WORK REQUEST: Whenever a line in the material below contains "Unterputz", copy that line.

################

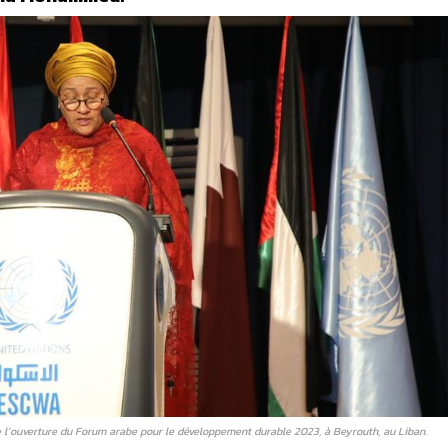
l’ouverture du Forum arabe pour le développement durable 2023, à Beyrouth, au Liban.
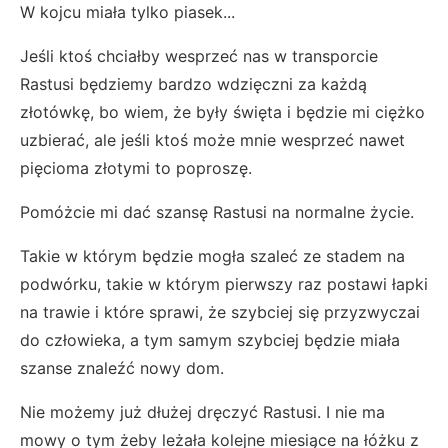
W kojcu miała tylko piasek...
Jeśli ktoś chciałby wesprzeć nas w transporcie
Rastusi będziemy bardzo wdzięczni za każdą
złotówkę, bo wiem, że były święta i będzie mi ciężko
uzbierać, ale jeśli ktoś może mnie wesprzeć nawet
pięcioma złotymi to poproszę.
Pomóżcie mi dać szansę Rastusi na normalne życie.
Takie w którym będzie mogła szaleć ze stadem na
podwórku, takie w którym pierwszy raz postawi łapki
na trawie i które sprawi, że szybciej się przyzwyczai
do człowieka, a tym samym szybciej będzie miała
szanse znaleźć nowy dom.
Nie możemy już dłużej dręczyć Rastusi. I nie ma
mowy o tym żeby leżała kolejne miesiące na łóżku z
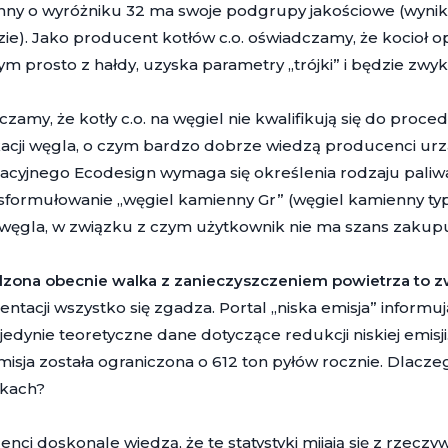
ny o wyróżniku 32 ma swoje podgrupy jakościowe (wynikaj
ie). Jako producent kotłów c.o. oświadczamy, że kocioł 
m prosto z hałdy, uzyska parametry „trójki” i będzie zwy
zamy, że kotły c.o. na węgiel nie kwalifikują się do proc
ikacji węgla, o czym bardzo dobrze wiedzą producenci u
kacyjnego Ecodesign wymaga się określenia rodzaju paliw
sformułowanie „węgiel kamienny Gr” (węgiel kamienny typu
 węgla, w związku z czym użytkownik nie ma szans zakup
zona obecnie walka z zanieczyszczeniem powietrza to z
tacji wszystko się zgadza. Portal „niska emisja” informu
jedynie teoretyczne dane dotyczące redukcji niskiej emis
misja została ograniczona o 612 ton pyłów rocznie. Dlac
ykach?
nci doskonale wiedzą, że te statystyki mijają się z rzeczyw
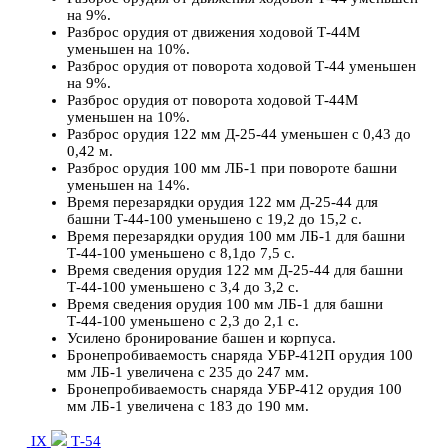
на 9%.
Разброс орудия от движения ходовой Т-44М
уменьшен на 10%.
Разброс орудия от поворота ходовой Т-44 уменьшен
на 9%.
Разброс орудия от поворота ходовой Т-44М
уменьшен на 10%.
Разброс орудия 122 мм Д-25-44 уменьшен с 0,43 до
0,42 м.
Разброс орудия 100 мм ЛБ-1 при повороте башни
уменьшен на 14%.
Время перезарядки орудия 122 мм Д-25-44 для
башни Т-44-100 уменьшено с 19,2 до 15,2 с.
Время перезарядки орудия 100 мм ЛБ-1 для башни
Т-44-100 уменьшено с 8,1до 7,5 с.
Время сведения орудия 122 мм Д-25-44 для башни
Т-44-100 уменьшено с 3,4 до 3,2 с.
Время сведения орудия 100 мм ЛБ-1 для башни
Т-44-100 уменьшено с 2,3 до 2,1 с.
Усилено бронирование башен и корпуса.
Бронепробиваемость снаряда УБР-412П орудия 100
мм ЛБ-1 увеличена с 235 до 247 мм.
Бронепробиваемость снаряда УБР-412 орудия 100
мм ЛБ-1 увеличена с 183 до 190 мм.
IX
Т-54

################

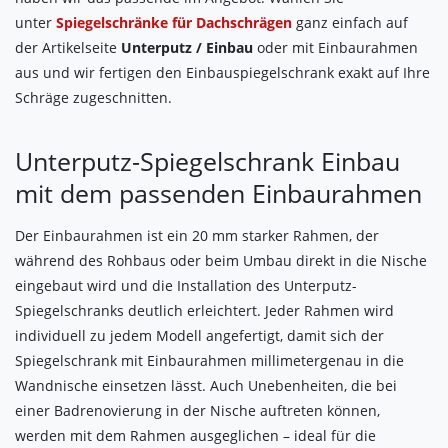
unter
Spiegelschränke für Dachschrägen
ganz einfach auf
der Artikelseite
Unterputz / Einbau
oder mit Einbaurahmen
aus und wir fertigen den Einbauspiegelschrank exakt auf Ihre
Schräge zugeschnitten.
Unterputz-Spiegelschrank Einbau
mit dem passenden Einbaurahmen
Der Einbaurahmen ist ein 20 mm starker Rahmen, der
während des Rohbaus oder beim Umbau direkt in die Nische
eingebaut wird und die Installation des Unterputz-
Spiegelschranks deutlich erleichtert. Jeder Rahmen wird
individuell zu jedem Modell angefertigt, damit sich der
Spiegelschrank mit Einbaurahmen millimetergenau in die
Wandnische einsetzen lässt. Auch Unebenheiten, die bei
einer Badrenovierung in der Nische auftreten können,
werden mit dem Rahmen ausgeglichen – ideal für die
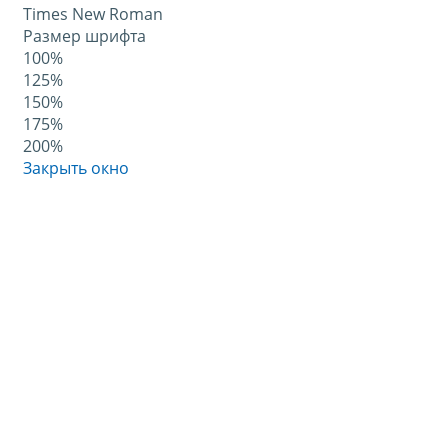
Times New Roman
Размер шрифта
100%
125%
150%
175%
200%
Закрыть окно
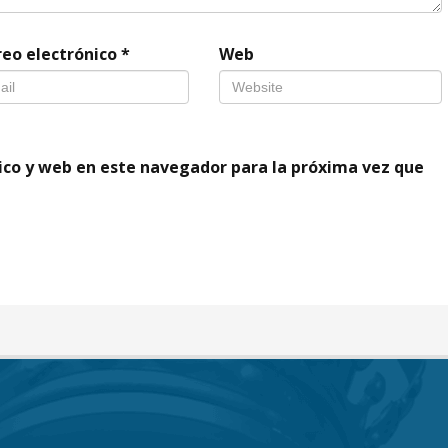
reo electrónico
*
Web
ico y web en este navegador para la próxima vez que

################

WRITTEN ANSWER:
Unterputz / Einbau
Unterputz-Spiegelschrank Einbau
eingebaut wird und die Installation des Unterputz-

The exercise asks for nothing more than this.